## Convert JSON files to TXT files

Since someone has already preprocessed all the original PDF files for business report, what we got is the human-readable JSON files, which is quite nice. Nevertheless, there are so much useless information inside. Therefore, we decide to extract useful information from JSON file and convert to TXT file, in order to speed up the processing speed.

In [7]:
import os
cwd = os.getcwd()
cwd

'/Users/xiaoqi/Github_Project/feedback'

In [1]:
#import packages
import os
import json

#### 1. Configure file path

Folder Structure:
    - Text_Mining_Lab (root folder)
        - /json_data (original json files)
        - /txt_data (converted txt files)
        - /spacy_corpus (preprocessed files, dumped by pickle library)
        - /executable_notebooks
            - /01-..ipynb
            ...
            - /07-..ipynb
            - /non_german_files.txt
        - /bank_quarterly_report (sample of reports to test LDA model)

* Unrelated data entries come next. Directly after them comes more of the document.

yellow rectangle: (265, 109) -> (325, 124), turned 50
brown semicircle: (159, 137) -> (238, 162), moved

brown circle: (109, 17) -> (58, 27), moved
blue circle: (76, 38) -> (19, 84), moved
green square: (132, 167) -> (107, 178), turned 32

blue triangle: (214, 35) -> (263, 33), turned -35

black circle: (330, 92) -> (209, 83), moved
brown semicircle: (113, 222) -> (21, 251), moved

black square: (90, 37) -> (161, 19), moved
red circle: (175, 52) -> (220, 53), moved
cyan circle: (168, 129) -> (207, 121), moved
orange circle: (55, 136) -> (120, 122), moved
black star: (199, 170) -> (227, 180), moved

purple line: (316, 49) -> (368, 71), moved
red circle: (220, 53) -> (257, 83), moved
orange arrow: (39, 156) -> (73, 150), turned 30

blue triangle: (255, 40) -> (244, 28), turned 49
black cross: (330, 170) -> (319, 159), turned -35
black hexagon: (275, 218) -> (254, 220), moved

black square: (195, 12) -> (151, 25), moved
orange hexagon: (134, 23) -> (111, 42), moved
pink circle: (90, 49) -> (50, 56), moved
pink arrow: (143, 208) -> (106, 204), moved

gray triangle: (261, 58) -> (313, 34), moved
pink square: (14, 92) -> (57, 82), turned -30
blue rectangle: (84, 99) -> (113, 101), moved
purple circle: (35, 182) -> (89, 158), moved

Please keep consistent with our folder structure. To begin with, make sure you have the **json_data** folder which contains all JSON files for business reports and  **executable_notebooks** folder which hold your executable jupyter notebooks. **To minimize effort to modify file path, Try to use relative path**

**non_german_files.txt** : a list of file names whose business reports written in English, should be removed to avoid confusion. 

Please copy the **non_german_files.txt** from */home/bit/ma0/LabShare/data/non_german_files.txt* to the *executable_notebooks* folder

<font color="blue"/>

### dsp:
  * &#x1f642;  Nice that you documented the folder structure that you expect to precisely.
  * It could be a bit more flexibel. I didn't try it this time.

In [2]:
#please modify the path

#absolute path
ABSOLUTE_SOURCE_PATH = '/home/bit/ma0/LabShare/data/chui_ma/json_data/'
ABSOLUTE_TARGET_PATH = '/home/bit/ma0/LabShare/data/chui_ma/txt_data/' 

#relative path
RELATIVE_SOURCE_PATH = '../json_data/'
RELATIVE_TARGET_PATH = '../txt_data/'

#### 2. Extract paragraphs from JSON files and write into TXT file

From json files, only extract useful *content* whose type is *paragraph*. Meanwhile, set several variables to monitor the file conversion.
- successful_files: list, save all files that have been successfully read or extract infomation
- failure_files: list, save all files that fail to be read or extract infomation
- progress: int, keep track the number of files that have been processed

In [None]:
%%time
#keep track on the success/failure of files
successful_files = []
failure_files = []

#monitor the file process
progress = 0
progress_count = 0

if not os.path.exists(RELATIVE_TARGET_PATH):
    #create target folder to save processed text
    os.makedirs(RELATIVE_TARGET_PATH)
    
for root, dirs, files in os.walk(RELATIVE_SOURCE_PATH):
    file_count = len(files)
    for f in files:
        progress += 1
        progress_count += 1
        try:
            filename = RELATIVE_TARGET_PATH + f.split('.json')[0]
            with open(root+'/'+f, 'r') as freader, open(filename, 'w') as fwriter:
                #only extract 'content' from json file
                for line in freader:
                    try:
                        obj = json.loads(line)
                        if obj['type'] == 'paragraph':
                            fwriter.write(obj['content'])
                    except:
                        #skip JSON decode error
                        continue
            successful_files.append(filename)
        except:
            failure_files.append(filename)
        if progress_count % 200 == 0:
            print('{:6.2%} of the total files has been processed'.format(progress/file_count), end='\r')
        if progress_count == file_count:
            print('all files has been processed')
        

<font color="blue"/>

### dsp:
  * &#x1f642; It is nice to get feedback during long running computations.
  * Two minor tips:
    * You may use '\r' to update the same line again and again.
    * Percentage computation is available as format specification. Thus your line could read:
```python
print('{:6.2%} of the total files has been processed'.format(progress/file_count), end='\r')
```
  * Limiting the time spent on output and the amount of is, is often essential. I assume the reading here takes up enough time so that you could as well update the output for each file. (But I might be wrong.)
  * The nesting level in this cell is a bit high. You might consider extracting parts into a separate function. E.g the "only extract 'content' from json file" part. But, it is up to your judgment.

In [4]:
#quick check on file success/failure
print('{} files succesfully processed. {} files failed.'.format(len(successful_files), len(failure_files)))


4443 files succesfully processed. 0 files failed.


<font color="blue"/>

### dsp:
  * The leading '\n' should be unnecessary here.
  * &#x1f642; Seprating the conversion step from the other steps is very reasonable for me!!! Everything that follows now can work on any textfile containing paragraphs as lines. Minor remarks:
    * Some other groups make use of further information that is in the JSON file.
    * You might want to extract the configuration information into a separate file, so that all notebooks that do not need to know of the JSON files do not need to know of this conversion Notebook as well.